In the 21st century, most things are digitized. This can be both a great asset, and a terrible clutch for people in the modern working world.
Writing skills such as grammar, punctuation, sentence structure, proofreading, editing, and overall composure have taken a backseat to being an attractive employee, unless you’re working specifically in a field that requires these skills. Oftentimes, these skills are taught on the job, as they fluctuate by the company, but overall, a good set of writing skills can help you succeed right out of the gate as an employee.

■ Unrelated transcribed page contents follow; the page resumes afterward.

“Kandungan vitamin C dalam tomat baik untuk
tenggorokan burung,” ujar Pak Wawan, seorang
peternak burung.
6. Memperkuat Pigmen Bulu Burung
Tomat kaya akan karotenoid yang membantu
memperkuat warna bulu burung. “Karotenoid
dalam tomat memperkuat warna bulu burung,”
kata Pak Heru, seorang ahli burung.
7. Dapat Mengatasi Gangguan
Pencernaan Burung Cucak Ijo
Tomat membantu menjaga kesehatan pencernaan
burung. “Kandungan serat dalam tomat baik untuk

For example, take your resume and any email correspondence between you and a future or current employer. If you don’t have writing skills, you can’t easily communicate your ideas, thoughts, or notations. A resume should be direct, to the point, and have relevant information; without writing skills, you can’t easily determine what information is relevant, nor can you determine what concise language would be best to use, since resumes are often adjusted per job application. Though they all contain similar or even the same information, highlighting certain skills, assets, certifications, or licensures can easily help you get an interview.
Writing skills also translate to listening and communicating skills. Communication is key in any functional work environment; whether it’s through email, over text or the phone, or face-to-face, humans thrive and succeed with communication. Work environments require similar communication as a resume does; concise, clear, direct. Having a higher degree of writing skills also teaches you to listen. You’re more open to what people have to say because you can reiterate it to them in a way that makes sense to the both of you.
Even in the Twenty-First Century, writing skills are a vital part of any functional company.